**Work to be completed:** Each record here should be printed again exactly; please leave its pictures out.
--*--
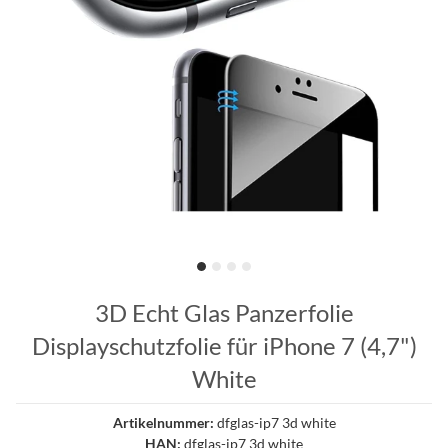
3D Echt Glas Panzerfolie
Displayschutzfolie für iPhone 7 (4,7")
White
Artikelnummer:
dfglas-ip7 3d white
HAN:
dfglas-ip7 3d white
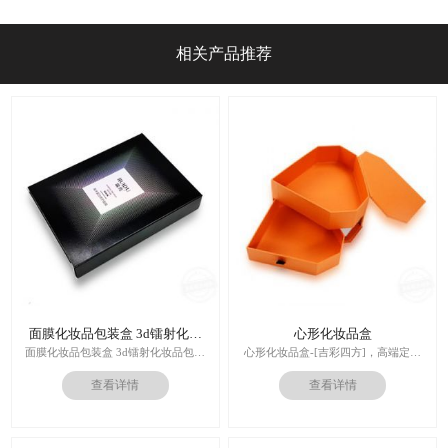
力？2026年8月加固攻略
相关产品推荐
面膜化妆品包装盒 3d镭射化妆
心形化妆品盒
品包装盒
面膜化妆品包装盒 3d镭射化妆品包装
心形化妆品盒-[吉彩四方]，高端定制
盒
走心的礼品包装盒
查看详情
查看详情
多对1服务,德国SGD技术,3.0创意视觉
印刷技术：专色印刷/四色印刷
设计,实体工厂,德国海德堡7色UV印刷
内材料：特种纸
机,全自动啤烫粘,节省工时26%
后工工艺：烫金/UV/凹凸/浮雕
--*--
**Answer area:**
3D Echt Glas Panzerfolie
Displayschutzfolie für iPhone 7 (4,7")
White
Artikelnummer:
dfglas-ip7 3d white
HAN:
dfglas-ip7 3d white
力？2026年8月加固攻略
相关产品推荐
面膜化妆品包装盒 3d镭射化妆
心形化妆品盒
品包装盒
面膜化妆品包装盒 3d镭射化妆品包装
心形化妆品盒-[吉彩四方]，高端定制
盒
走心的礼品包装盒
查看详情
查看详情
多对1服务,德国SGD技术,3.0创意视觉
印刷技术：专色印刷/四色印刷
设计,实体工厂,德国海德堡7色UV印刷
内材料：特种纸
机,全自动啤烫粘,节省工时26%
后工工艺：烫金/UV/凹凸/浮雕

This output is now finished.